++++ Information provided

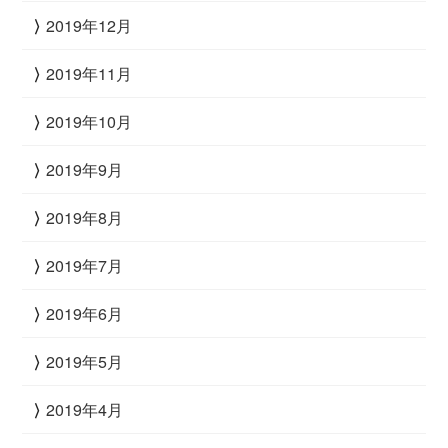
2019年12月
2019年11月
2019年10月
2019年9月
2019年8月
2019年7月
2019年6月
2019年5月
2019年4月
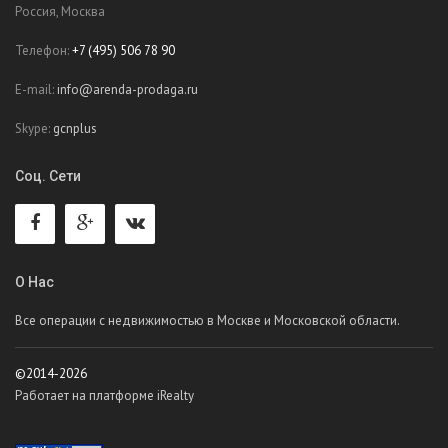
Россия, Москва
Телефон:
+7 (495) 506 78 90
E-mail:
info@arenda-prodaga.ru
Skype:
gcnplus
Соц. Сети
О Нас
Все операции с недвижимостью в Москве и Московской области.
©2014-2026
Работает на платформе iRealty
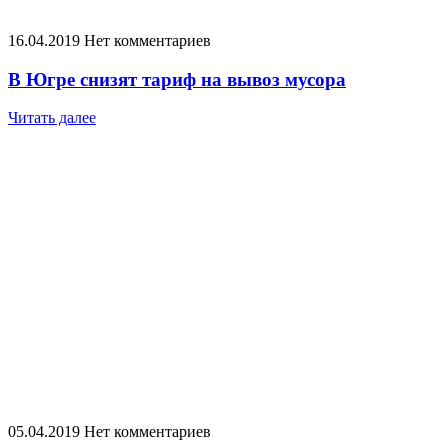
16.04.2019
Нет комментариев
В Югре снизят тариф на вывоз мусора
Читать далее
05.04.2019
Нет комментариев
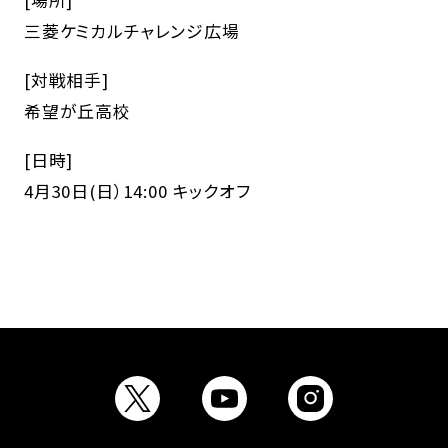
[場所]
三菱ケミカルチャレンジ広場
[対戦相手]
希望が丘高校
[日時]
4月30日(日）14:00 キックオフ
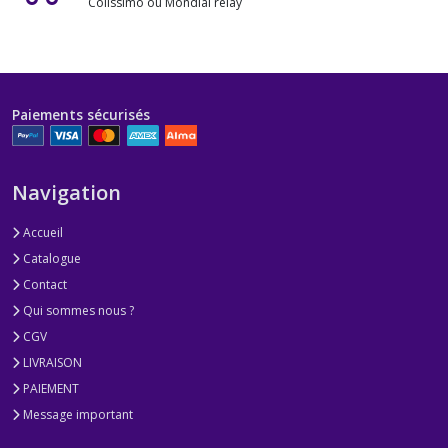
Colissimo ou Mondial relay
Paiements sécurisés
Navigation
Accueil
Catalogue
Contact
Qui sommes nous ?
CGV
LIVRAISON
PAIEMENT
Message important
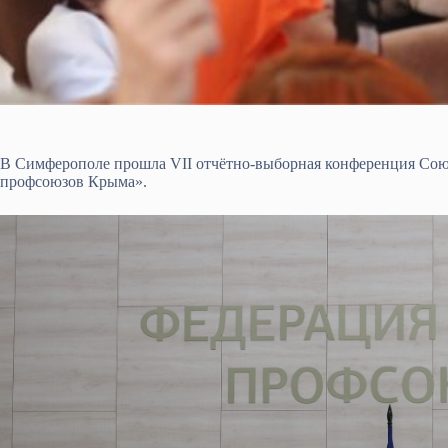
В Симферополе прошла VII отчётно-выборная конференция Сою
профсоюзов Крыма».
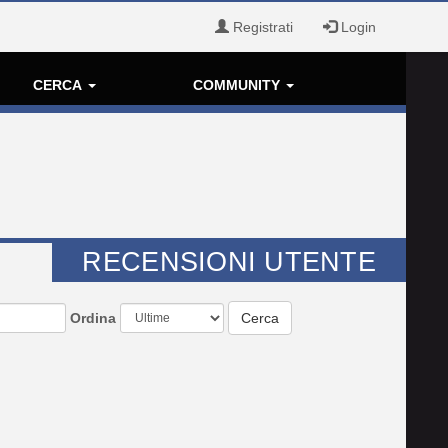
Registrati
Login
CERCA
COMMUNITY
RECENSIONI UTENTE
Ordina
Cerca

++++++++

## [What to produce]
When you copy the records above, keep every word exact and leave out the pictures they contain.

## [Response to this exercise]
2019年12月
2019年11月
2019年10月
2019年9月
2019年8月
2019年7月
2019年6月
2019年5月
2019年4月
Россия, Москва
Телефон:
+7 (495) 506 78 90
E-mail:
info@arenda-prodaga.ru
Skype:
gcnplus
Соц. Сети
О Нас
Все операции с недвижимостью в Москве и Московской области.
©2014-2026
Работает на платформе iRealty
16.04.2019
Нет комментариев
В Югре снизят тариф на вывоз мусора
Читать далее
05.04.2019
Нет комментариев
[場所]
三菱ケミカルチャレンジ広場
[対戦相手]
希望が丘高校
[日時]
4月30日(日）14:00 キックオフ
Colissimo ou Mondial relay
Paiements sécurisés
Navigation
Accueil
Catalogue
Contact
Qui sommes nous ?
CGV
LIVRAISON
PAIEMENT
Message important
В Симферополе прошла VII отчётно-выборная конференция Сою
профсоюзов Крыма».
Registrati
Login
CERCA
COMMUNITY
RECENSIONI UTENTE
Ordina
Cerca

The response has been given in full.